Exercise directions ->
Drop the images. Copy every line below character for character.

━━━━━ Data in this exercise ━━━━━

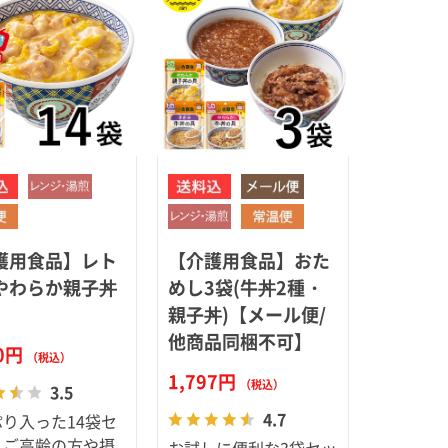
護用食品】レト
【介護用食品】おた
やわらか親子丼
めし3袋(牛丼2種・
親子丼)【メール便/
他商品同梱不可】
00円
（税込）
1,797円
（税込）
3.5
4.7
り入った14袋セ
！ご高齢の方や摂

━━━━━

Written solution ->
護用食品】レト
【介護用食品】おた
やわらか親子丼
めし3袋(牛丼2種・
親子丼)【メール便/
他商品同梱不可】
00円
（税込）
1,797円
（税込）
3.5
4.7
り入った14袋セ
！ご高齢の方や摂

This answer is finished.